The Risk of Estimating Compensation
Many organizations use spreadsheet applications to manage their incentive compensation programs because they believe that spreadsheets take human error out of the process of crunching numbers. But that’s just not the case.
Think of it this way: Would you balance your company’s books with an abacus? Probably not. But if you’re still using thirty-year-old spreadsheet technology to track compensation and to drive employee motivation, that’s more or less what you are doing. And you’re not alone.
It’s surprising that in the Silicon Valley, a competitive and progressive tech region, the leaders of companies that sell cutting-edge high-tech products still somehow justify motivating their teams using outdated, ineffective spreadsheet applications as their primary tool. Spreadsheets are not infallible, especially as the numbers get larger and the formulas get more complex.
The math is just too big; the equations too complicated. The system is too slow to truly provide a benefit, and it actually encourages communication breakdowns. When you try to turn Excel into a sales motivator, you create real business problems. What follows is a story that underscores this point.
In 2005, Computer Associates (CA) missed their commissions accrual balance and had to completely restate their earnings.Until that point, the company hadn’t based their accruals on the compensation data that came out of their commission system. The traditional compensation tools they were using—namely, spreadsheets—didn’t have the sophistication to deliver detailed reports, so CA had been guesstimating commission amounts and coming up with inaccurate numbers.

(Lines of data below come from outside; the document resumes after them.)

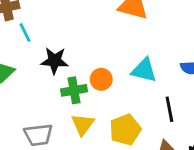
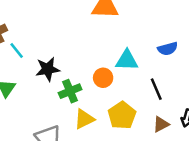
orange circle: (101, 79) -> (103, 78), moved
yellow triangle: (83, 124) -> (84, 119), turned 40

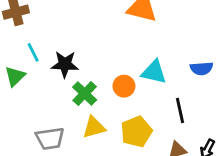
cyan line: (17, 51) -> (33, 52), moved
green cross: (70, 91) -> (85, 93), turned -35

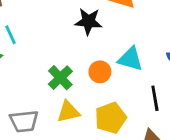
black star: (65, 64) -> (88, 21), moved

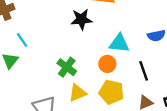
orange circle: (100, 72) -> (107, 64), moved
yellow pentagon: (111, 118) -> (111, 92), turned -30

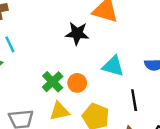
orange circle: (107, 64) -> (77, 83), moved

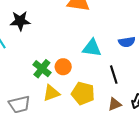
black star: (77, 33) -> (20, 21), moved

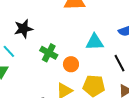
green cross: (42, 69) -> (49, 53), moved

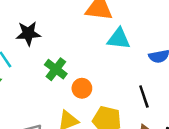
cyan triangle: (95, 42) -> (119, 39), moved

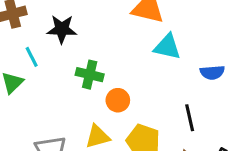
green cross: (56, 69) -> (90, 75), turned -30

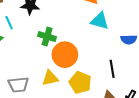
orange circle: (118, 100) -> (65, 55), size x1.6

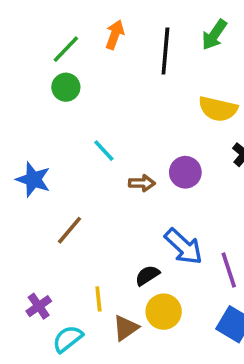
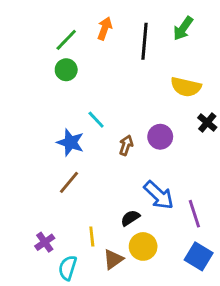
blue star: (33, 179) -> (70, 142), moved
brown arrow: (142, 183) -> (126, 145), turned -72
cyan semicircle: (68, 339) -> (68, 268), turned -35

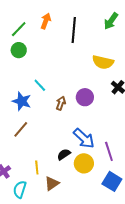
green arrow: (183, 28) -> (111, 21), moved
yellow circle: (143, 246) -> (84, 163), moved

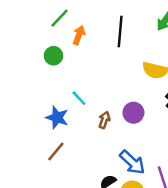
orange arrow: (46, 21) -> (79, 35), moved
green line: (19, 29) -> (60, 18), moved

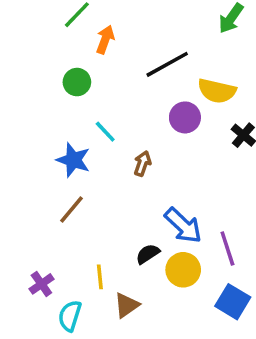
black line: (120, 32) -> (167, 64), moved, turned 56
green circle: (53, 56) -> (77, 82), moved
purple circle: (133, 113) -> (185, 117), moved

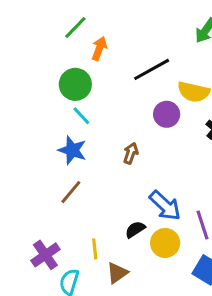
green circle: (77, 82) -> (75, 84), size x1.4
cyan line: (105, 132) -> (81, 116), moved
purple cross: (41, 284) -> (45, 255), size x1.4

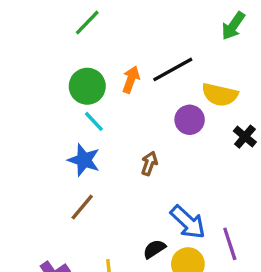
orange arrow: (99, 48) -> (131, 80), moved

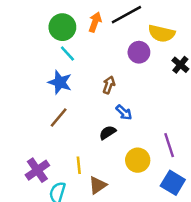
blue arrow: (188, 222) -> (124, 112), moved, size x0.6
black semicircle: (154, 249) -> (108, 133), moved

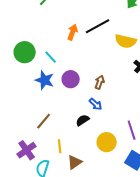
green circle: (62, 27) -> (25, 52), moved
purple circle: (139, 52) -> (71, 79), moved
brown arrow: (109, 85) -> (100, 82), moved
brown line: (59, 117) -> (44, 121), moved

You can’t take 110% of attainment and assume your accruals will also be 110%. Some reps will reach 60% of quota, and some will reach 150%. Depending on your compensation plan, reps that surpass the 100% mark might get a higher bonus rate. So you have to take extra payout into account when you’re estimating numbers. And acceleration in a plan is generally much steeper than deceleration, putting companies who are doing well surprisingly at risk of missing earnings.
At CA, every deal they closed resulted in about 110–115 people getting paid. This complicated their efforts at wrangling numbers. To make things even more complex, they were in the process of acquiring a lot of smaller companies, and were therefore adding more reps.
CA’s practice was to keep incoming reps on their existing plans and let them cover the territories they’d covered for the original company. This created conflict with CA’s existing reps, who were already covering some of the same territories. To pacify all parties, CA decided to pay all of the reps. CA’s situation was a perfect storm of circumstances that, ironically, stemmed from their growth and success. As a result of over-acceleration, their global miss was 25%. This could have been avoided had they put an automated compensation management system in place before they starting their acquisitions.
When companies swap spreadsheets for automation, they tap into the science of human motivation—the natural desire to compete and win. More and more companies are eliminating these problematic sales issues, like rampant errors caused by managing commissions in Excel, by choosing an automated solution.